Larb Gai (Spicy Minced Chicken Salad)
This warm Laotian salad served on a bed of cool crisp lettuce is salty, sweet, sour and hot. Ground roasted rice gives it a delectable nuttiness.
1 tbsp raw Thai jasmine rice
1 lb ground chicken
1/3 cup lime juice
2 tbsp vegetable oil
1 tbsp minced shallot
2 green onions, chopped
1- 1 1/2 tsp chili flakes
2 tbsp chopped coriander
2 tbsp chopped mint
1/4 cup fish sauce
4 Romaine or leafy lettuce leaves
4 wedges cabbage
4 Yard-long beans or 12 green beans, trimmed
In a small dry frying pan on high heat, saute rice grains 2-3 minutes or until golden brown. Transfer to small bowl and cool. Grind finely in a coffee grinder or spice mill.
In a medium bowl, combine ground chicken with 2 tbsp of the lime juice.

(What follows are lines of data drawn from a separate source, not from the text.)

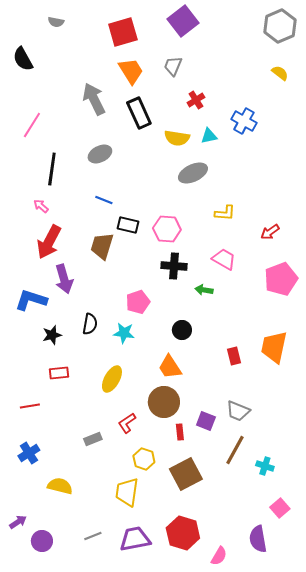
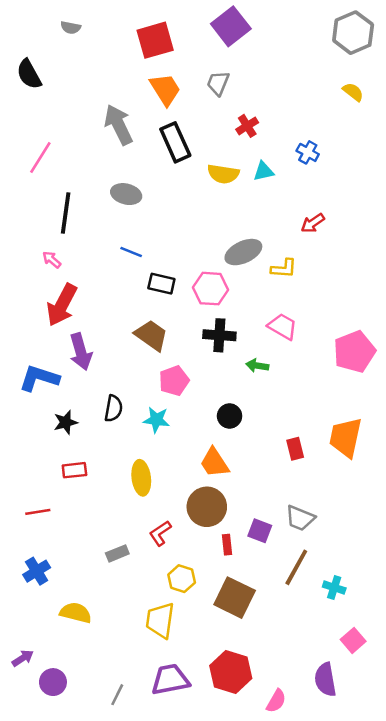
blue cross: (244, 121) -> (308, 152), size x0.7
gray ellipse: (100, 154) -> (126, 194), turned 40
gray ellipse: (193, 173) -> (243, 252), moved
red arrow: (270, 232) -> (313, 223), moved
brown trapezoid: (102, 246) -> (151, 335), moved, turned 108
yellow ellipse: (112, 379) -> (141, 478), turned -36
brown square: (186, 474) -> (235, 598), turned -36
gray line: (93, 536) -> (117, 695), moved, turned -42

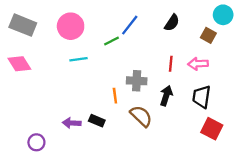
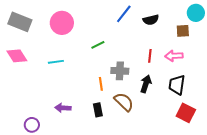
black semicircle: (172, 23) -> (151, 20), turned 42
blue line: (130, 25) -> (124, 14), moved
brown square: (208, 35) -> (183, 31), turned -32
green line: (112, 41) -> (98, 45), moved
cyan line: (79, 59) -> (56, 62), moved
black rectangle: (97, 121) -> (98, 110), moved, turned 56

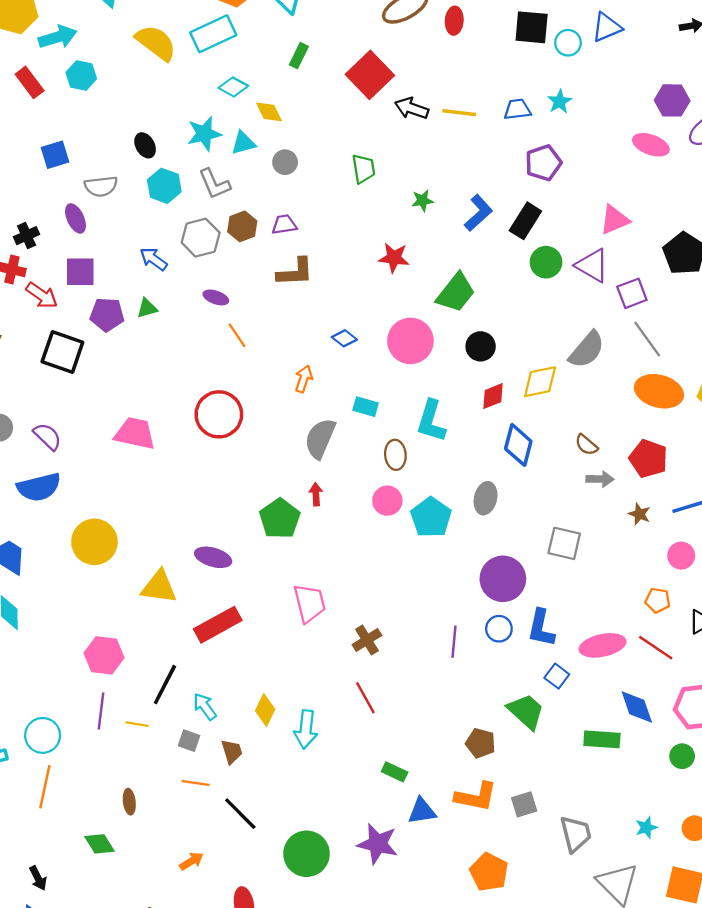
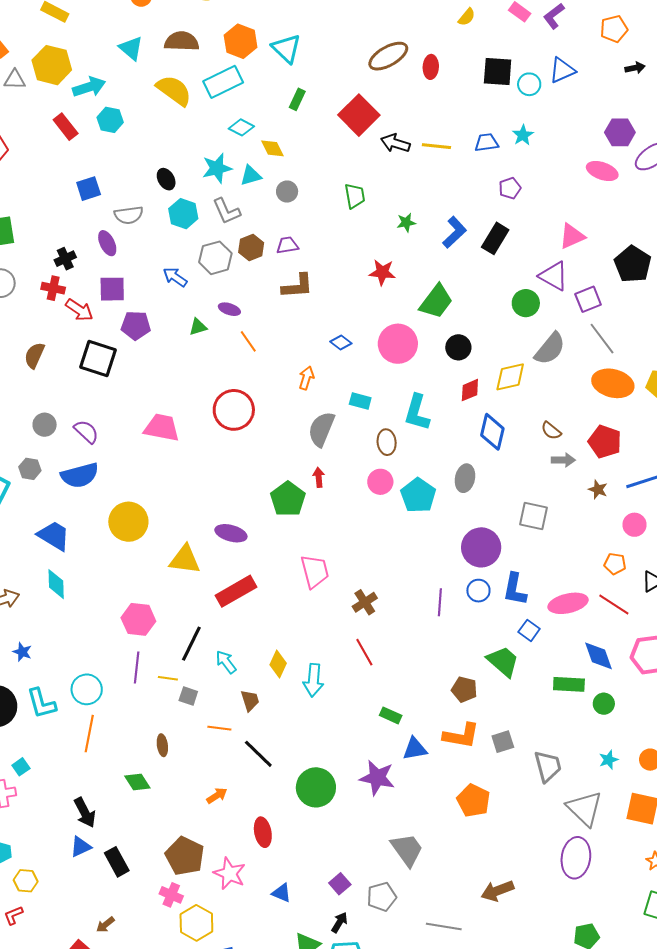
purple pentagon: (543, 163) -> (510, 188), size x0.7
green circle: (546, 262) -> (526, 303), moved
green triangle: (147, 308) -> (198, 327), moved
gray square: (189, 741) -> (188, 696), moved
green circle: (682, 756) -> (604, 704), moved
black arrow: (38, 878) -> (85, 813), size x1.4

Heat wok on high heat. Add oil, swirl around sides of wok. Add chicken and stir-fry until no longer pink about 4 minutes. Transfer to medium bowl. Add ground roasted rice, shallots, green onion, chili flakes, coriander, mint , remaining lime juice and fish sauce. Mix well.Arrange lettuce leaves on serving platter and place chicken mixture on top. Arrange cabbage wedges and green beans around the chicken.